Now each of these phones have something that is different and comes with their own features. The iPhone 8 is the most handy of the all, the iPhone 8 Plus is bigger and comes with the dual camera feature and iPhone X is the anniversary phone and the most unique of them all – offering animojies and the most powerful camera.
Here’s where Apple is using price lining. Each phone is priced according to its features. An iPhone 8 starts from $699 where iPhone 8 Plus starts from $799. The iPhone X starts from $999 since it’s the anniversary phone and has features that are only unique to it.

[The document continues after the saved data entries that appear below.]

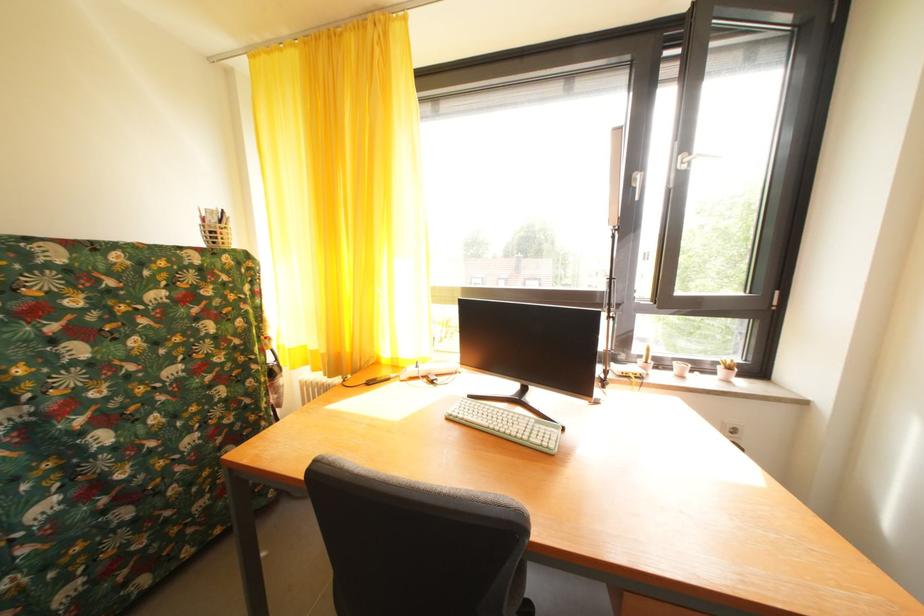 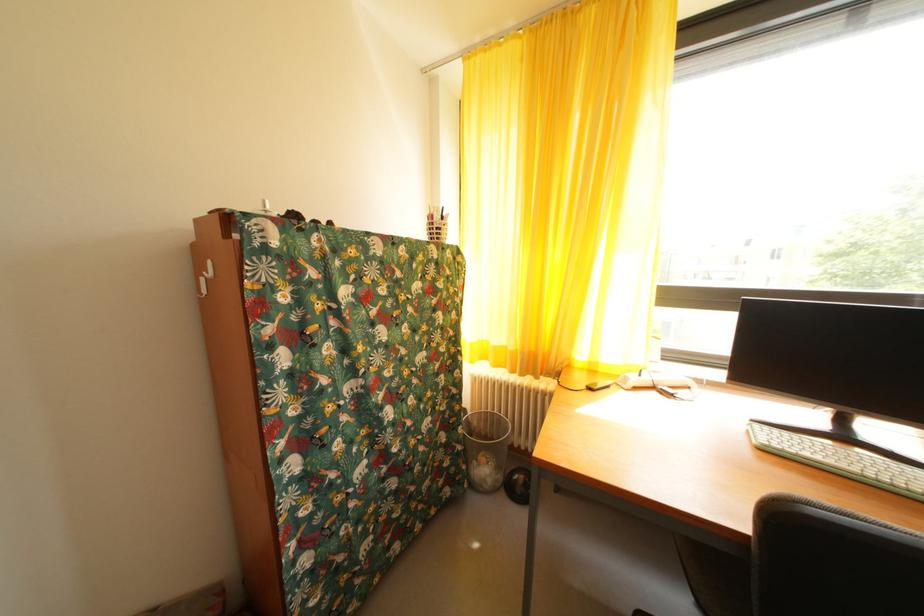 Question: What movement of the cameraman would produce the second image?

Choices:
 (A) Left
 (B) Right
 (C) Forward
 (D) Backward

Answer: (A) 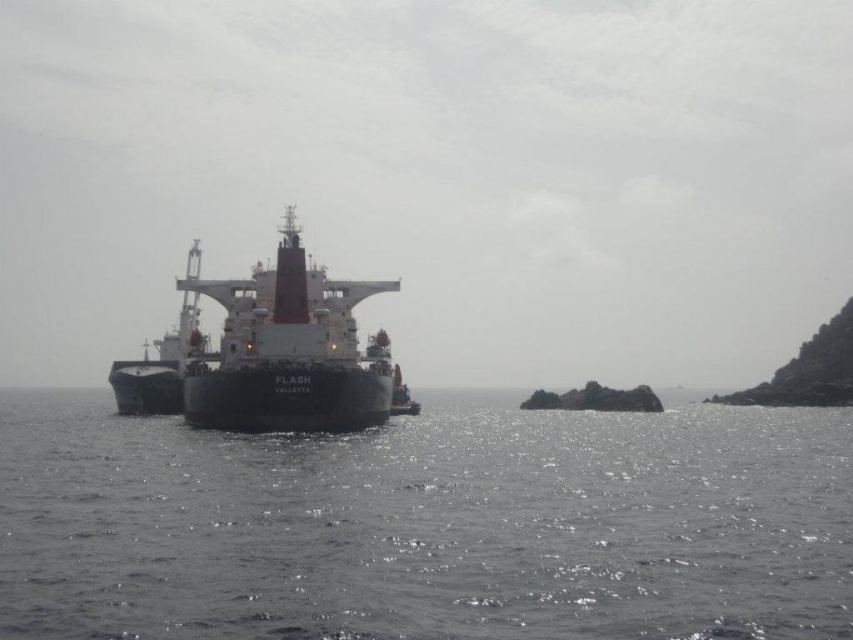 Question: Is glistening water at center closer to camera compared to white matte ship at center?

Choices:
 (A) yes
 (B) no

Answer: (A)

Question: Does glistening water at center have a lesser width compared to white matte ship at center?

Choices:
 (A) no
 (B) yes

Answer: (A)

Question: Which point is farther to the camera?

Choices:
 (A) (294, 378)
 (B) (25, 508)

Answer: (A)

Question: Which of the following is the farthest from the observer?

Choices:
 (A) white matte ship at center
 (B) glistening water at center

Answer: (A)

Question: Is glistening water at center closer to camera compared to white matte ship at center?

Choices:
 (A) yes
 (B) no

Answer: (A)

The idea behind these prices are to create interest among consumers who will notice these gaps between the prices and use them to evaluate the quality of a product. In other words, marketers use price points.
What are price points?
While we have discussed price points in detail, let’s start with the simplest of definition here – price points strategy is basically about creating different prices using variety of features of the product or service that is being sold. Just like the example we shared with you before, Apple creates different price points for their price lining strategy according to the models that they are offering.
How price lining influences consumers
The main effect of price lining is to offer consumers the freedom of making a choice.
With flexibility to choose what they want according to the new features or better quality available in the market, consumers can easily decide what they want between what is cheapest and the most expensive one.
Some consumers want everything – if a product has a model that comes with every feature that would be the choice these consumers will go for.
While some want to keep things under a budget and will opt for a product that won’t leave a dent on their pocket.
Price points help consumers in making a decision. By having one price point high and others as medium and low, consumers can easily figure out what they can afford and want. But here’s something that you need to consider – a high price point needs to be justified.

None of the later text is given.